Julien Lambert was born in 1983 in Normandy, a place that has definitely shaped his particular taste for landscapes with changing light. It is also steeped in a modern history which has left a lasting mark. The humane approach he takes to his work is associated as much with the way he collaborates with and learns from his colleagues as it is with the kind of commitment demanded by the work of a cameraman.

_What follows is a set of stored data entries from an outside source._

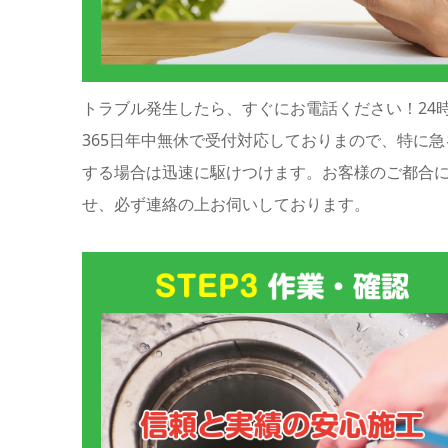
トラブル発生したら、すぐにお電話ください！24
365日年中無休で受付対応しておりまので、特に急
する場合は迅速に駆けつけます。お客様のご都合
せ、必ず連絡の上お伺いしております。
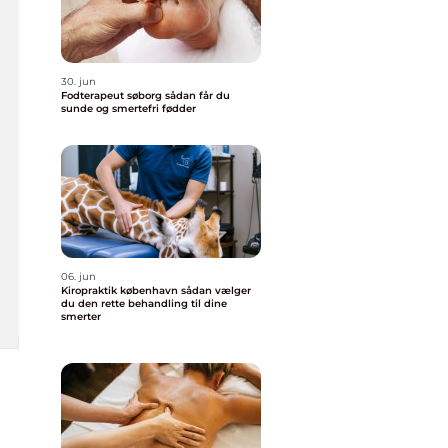
30. jun
Fodterapeut søborg sådan får du
sunde og smertefri fødder
06. jun
Kiropraktik københavn sådan vælger
du den rette behandling til dine
smerter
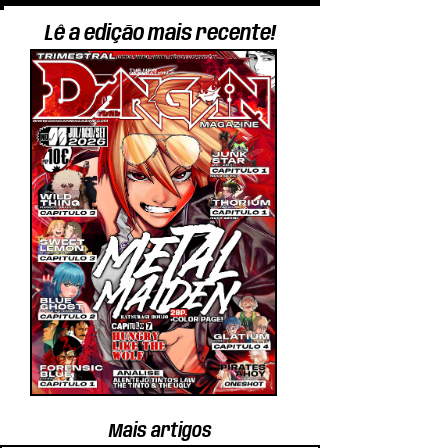
Lê a edição mais recente!
Atraso da edição física
Dangan Magazi
#2 ABR/MAI
Festival Conta
Mais artigos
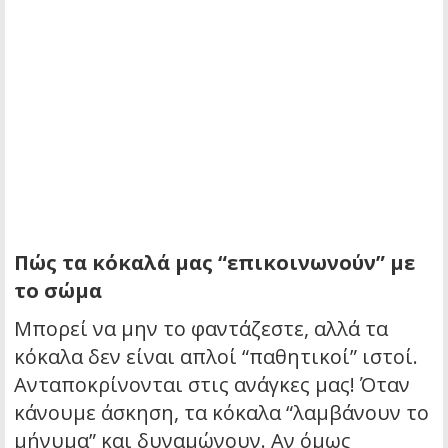
Πώς τα κόκαλά μας “επικοινωνούν” με
το σώμα
Μπορεί να μην το φαντάζεστε, αλλά τα
κόκαλα δεν είναι απλοί “παθητικοί” ιστοί.
Ανταποκρίνονται στις ανάγκες μας! Όταν
κάνουμε άσκηση, τα κόκαλα “λαμβάνουν το
μήνυμα” και δυναμώνουν. Αν όμως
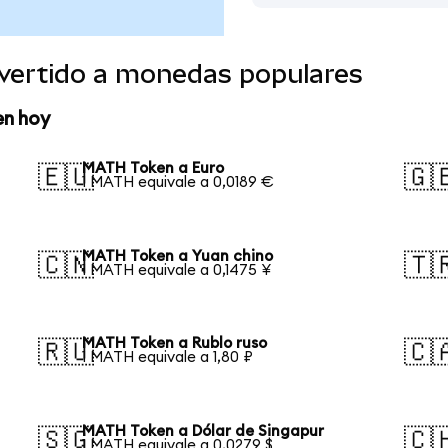
vertido a monedas populares
en hoy
MATH Token a Euro
🇪🇺
🇬
1 MATH equivale a 0,0189 €
MATH Token a Yuan chino
🇨🇳
🇹
1 MATH equivale a 0,1475 ¥
MATH Token a Rublo ruso
🇷🇺
🇨
1 MATH equivale a 1,80 ₽
MATH Token a Dólar de Singapur
🇸🇬
🇨
1 MATH equivale a 0,0279 $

Specialising early on in images, Julien learnt his craft at INSAS in Brussels, a place where he encountered his peers working in different art forms: fictional and documentary film, dance, the performing arts and music. Like any good craftsman, he refined his tools by taking them apart; for him nothing could be more natural than understanding a camera down to its tiniest detail. However for Julien the basic essentials are elsewhere: they can be found in the journey you take getting there.